If you live in a non-temperate climate, like the band of Zone 5b and north, and would like to grow mums in containers, there are some mum care details you need to know. Mums in containers are difficult plants to overwinter, but it's not impossible. The first step is to start with a hardy variety. Then, follow these best practices to growing mums in containers.
Always repot a purchased mum plant. They are usually root-bound, meaning that the roots are taking up the majority of the pot. Replant the mums in a container larger than the one it came in so the roots have room to spread out and breathe. If the plant is root-bound, the roots will have formed a large tangle at the ends. Carefully pull the roots apart before repotting.
Mums thrive in well-drained soil. If you are growing mums in pots for a single season, you can plant mums with other plants in a large container. If you're attempting to overwinter the potted mums, plant them by themselves in a container, and try to plant them in the spring. This gives the roots time to grow and establish well before winter. Mums in flower beds don't usually face the issue of not having enough space, but mums in flower boxes or shallow pots may not have enough room to spread out.
Feed Its Needs
Choose a spot that gets at least six hours of sun a day. Plants that don't get enough sunlight will be tall and leggy and produce fewer, smaller flowers. If you're bringing mums inside for the winter, make sure they are by a window where they get the same amount of sun.
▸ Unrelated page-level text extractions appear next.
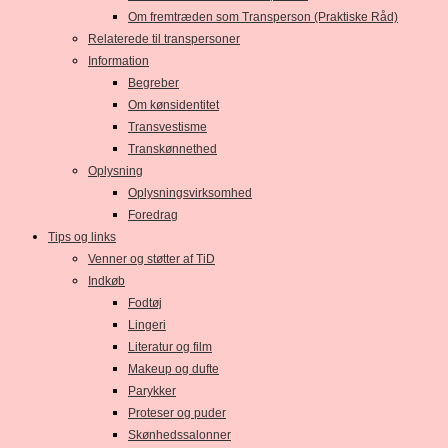
Om fremtræden som Transperson (Praktiske Råd)
Relaterede til transpersoner
Information
Begreber
Om kønsidentitet
Transvestisme
Transkønnethed
Oplysning
Oplysningsvirksomhed
Foredrag
Tips og links
Venner og støtter af TiD
Indkøb
Fodtøj
Lingeri
Literatur og film
Makeup og dufte
Parykker
Proteser og puder
Skønhedssalonner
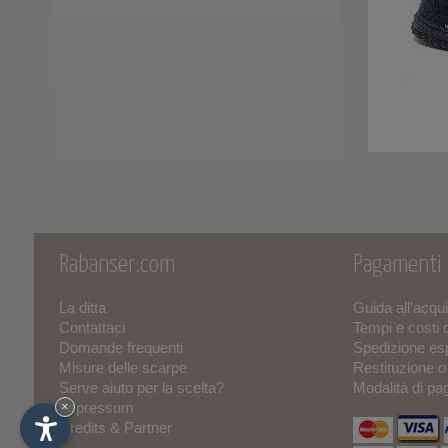
Giopiu
(26)
GM Calze
(17)
Grisport
(25)
Groedner Tracht
(3)
Haflinger
(10)
Haunold
(11)
Rabanser.com
Pagamenti
Herschel
(7)
La ditta
Guida all'acqu
Hey Dude
(25)
Contattaci
Tempi e costi 
Domande frequenti
Spedizione es
Hispanitas
(13)
Misure delle scarpe
Restituzione 
Serve aiuto per la scelta?
Modalità di p
INUIKII
(4)
Impressum
×
Credits & Partner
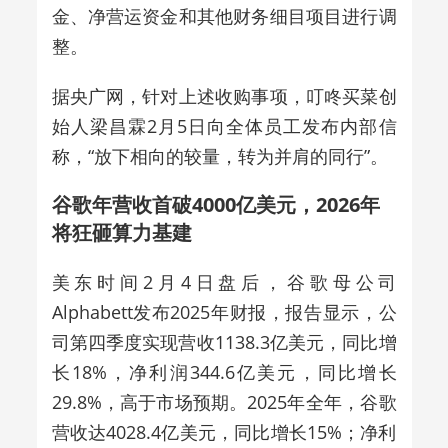
金、净营运资金和其他财务细目项目进行调
整。
据央广网，针对上述收购事项，叮咚买菜创
始人梁昌霖2月5日向全体员工发布内部信
称，“放下相向的较量，转为并肩的同行”。
谷歌年营收首破4000亿美元，2026年
将狂砸算力基建
美东时间2月4日盘后，谷歌母公司
Alphabett发布2025年财报，报告显示，公
司第四季度实现营收1138.3亿美元，同比增
长18%，净利润344.6亿美元，同比增长
29.8%，高于市场预期。2025年全年，谷歌
营收达4028.4亿美元，同比增长15%；净利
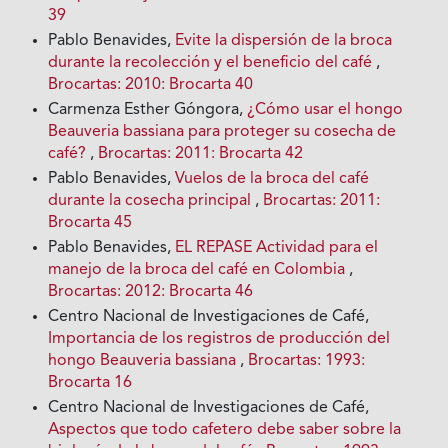
39
Pablo Benavides,
Evite la dispersión de la broca
durante la recolección y el beneficio del café
,
Brocartas: 2010: Brocarta 40
Carmenza Esther Góngora,
¿Cómo usar el hongo
Beauveria bassiana para proteger su cosecha de
café?
,
Brocartas: 2011: Brocarta 42
Pablo Benavides,
Vuelos de la broca del café
durante la cosecha principal
,
Brocartas: 2011:
Brocarta 45
Pablo Benavides,
EL REPASE Actividad para el
manejo de la broca del café en Colombia
,
Brocartas: 2012: Brocarta 46
Centro Nacional de Investigaciones de Café,
Importancia de los registros de producción del
hongo Beauveria bassiana
,
Brocartas: 1993:
Brocarta 16
Centro Nacional de Investigaciones de Café,
Aspectos que todo cafetero debe saber sobre la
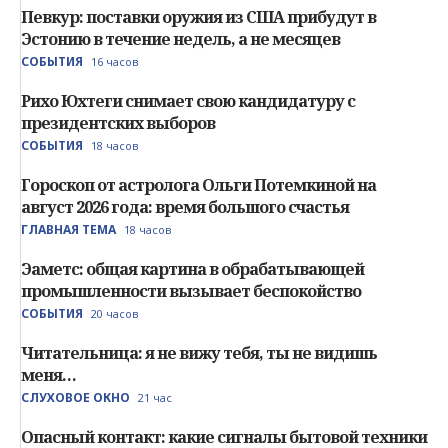
Певкур: поставки оружия из США прибудут в
Эстонию в течение недель, а не месяцев
СОБЫТИЯ
16 часов
Рихо Юхтеги снимает свою кандидатуру с
президентских выборов
СОБЫТИЯ
18 часов
Гороскоп от астролога Ольги Потемкиной на
август 2026 года: время большого счастья
ГЛАВНАЯ ТЕМА
18 часов
Эаметс: общая картина в обрабатывающей
промышленности вызывает беспокойство
СОБЫТИЯ
20 часов
Читательница: я не вижу тебя, ты не видишь
меня…
СЛУХОВОЕ ОКНО
21 час
Опасный контакт: какие сигналы бытовой техники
Water newly planted mums thoroughly, and never let them wilt. After they are established, give mums about an inch of water per week. When bottom leaves look limp or start to turn brown, water more often. Avoid soaking the foliage, which encourages disease. Make sure the water seeps into the soil to the roots, otherwise the plant can drown.
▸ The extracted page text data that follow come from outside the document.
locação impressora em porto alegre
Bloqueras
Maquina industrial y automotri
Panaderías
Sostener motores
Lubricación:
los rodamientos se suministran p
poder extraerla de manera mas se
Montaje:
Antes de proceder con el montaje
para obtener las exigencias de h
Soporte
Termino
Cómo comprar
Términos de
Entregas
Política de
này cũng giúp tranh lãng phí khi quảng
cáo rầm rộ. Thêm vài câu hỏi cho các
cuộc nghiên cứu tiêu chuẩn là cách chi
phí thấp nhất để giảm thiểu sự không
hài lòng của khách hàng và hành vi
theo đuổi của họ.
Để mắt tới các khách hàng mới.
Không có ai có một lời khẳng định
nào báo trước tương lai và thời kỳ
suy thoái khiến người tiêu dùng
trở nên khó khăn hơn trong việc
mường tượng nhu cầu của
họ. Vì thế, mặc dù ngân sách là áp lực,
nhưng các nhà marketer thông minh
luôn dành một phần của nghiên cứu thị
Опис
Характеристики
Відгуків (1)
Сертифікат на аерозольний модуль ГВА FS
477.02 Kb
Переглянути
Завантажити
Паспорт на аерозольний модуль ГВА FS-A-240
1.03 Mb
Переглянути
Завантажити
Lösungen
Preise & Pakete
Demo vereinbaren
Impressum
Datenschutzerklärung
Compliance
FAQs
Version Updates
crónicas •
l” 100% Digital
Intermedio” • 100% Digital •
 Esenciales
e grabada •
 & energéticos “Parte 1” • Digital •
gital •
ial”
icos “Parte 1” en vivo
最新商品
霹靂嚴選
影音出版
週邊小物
Plants set out in spring should get fertilizer once or twice a month until cooler weather sets in. Don't fertilize plants set out in fall as annuals, but plants you hope to overwinter should get high-phosphorus fertilizer to stimulate root growth.
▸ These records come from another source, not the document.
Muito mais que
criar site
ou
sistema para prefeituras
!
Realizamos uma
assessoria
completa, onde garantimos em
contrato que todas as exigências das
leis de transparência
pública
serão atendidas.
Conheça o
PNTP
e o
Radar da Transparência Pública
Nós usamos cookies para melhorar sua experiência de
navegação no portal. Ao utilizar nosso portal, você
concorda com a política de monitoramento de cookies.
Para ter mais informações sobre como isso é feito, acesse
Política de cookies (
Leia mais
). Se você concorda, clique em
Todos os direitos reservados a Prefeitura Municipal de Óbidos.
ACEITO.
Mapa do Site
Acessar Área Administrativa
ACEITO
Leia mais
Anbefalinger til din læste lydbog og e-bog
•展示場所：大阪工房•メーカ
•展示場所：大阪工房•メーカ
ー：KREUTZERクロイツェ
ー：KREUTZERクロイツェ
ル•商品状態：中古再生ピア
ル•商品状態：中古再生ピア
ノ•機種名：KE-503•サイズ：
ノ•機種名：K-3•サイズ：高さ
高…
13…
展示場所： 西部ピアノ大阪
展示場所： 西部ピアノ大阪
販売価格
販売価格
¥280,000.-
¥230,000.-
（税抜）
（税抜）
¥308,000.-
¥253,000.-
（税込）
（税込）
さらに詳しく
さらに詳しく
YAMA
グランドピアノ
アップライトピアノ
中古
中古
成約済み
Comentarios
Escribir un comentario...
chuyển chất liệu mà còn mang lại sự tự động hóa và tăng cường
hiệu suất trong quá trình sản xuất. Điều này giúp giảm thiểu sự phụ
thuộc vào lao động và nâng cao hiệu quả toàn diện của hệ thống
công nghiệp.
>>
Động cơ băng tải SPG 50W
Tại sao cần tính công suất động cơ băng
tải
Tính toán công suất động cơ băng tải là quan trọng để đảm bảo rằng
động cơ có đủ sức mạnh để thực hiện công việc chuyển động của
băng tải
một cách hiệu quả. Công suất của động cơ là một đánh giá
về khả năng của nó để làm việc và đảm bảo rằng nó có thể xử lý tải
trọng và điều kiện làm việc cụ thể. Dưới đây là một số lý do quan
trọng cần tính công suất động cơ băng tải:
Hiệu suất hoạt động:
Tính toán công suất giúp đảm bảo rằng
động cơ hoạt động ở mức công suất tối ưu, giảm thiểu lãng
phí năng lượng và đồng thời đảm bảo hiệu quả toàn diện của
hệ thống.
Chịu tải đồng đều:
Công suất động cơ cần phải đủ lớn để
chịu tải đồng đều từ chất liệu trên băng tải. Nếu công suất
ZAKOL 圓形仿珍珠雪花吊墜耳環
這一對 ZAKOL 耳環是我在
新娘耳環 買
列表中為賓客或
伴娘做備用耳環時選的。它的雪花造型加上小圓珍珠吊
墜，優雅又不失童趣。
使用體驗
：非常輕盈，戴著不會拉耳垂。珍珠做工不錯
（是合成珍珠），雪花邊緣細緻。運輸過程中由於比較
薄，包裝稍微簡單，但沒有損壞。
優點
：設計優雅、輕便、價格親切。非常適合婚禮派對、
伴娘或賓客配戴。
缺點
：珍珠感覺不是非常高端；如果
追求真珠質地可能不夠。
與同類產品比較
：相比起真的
Once the first hard frost hits, move your mums container inside or into your unheated garage. Mulch up to 4 inches with straw or shredded hardwood. Fill in around the entire plant, spreading well between branches. Cover the pot with cloth.
Pinch off dead blooms to clean up the plant, but leave branches intact—mums have a better chance of surviving if you wait until spring to prune old stems. As soon as the weather warms, pull away mulch to allow new shoots to pop up.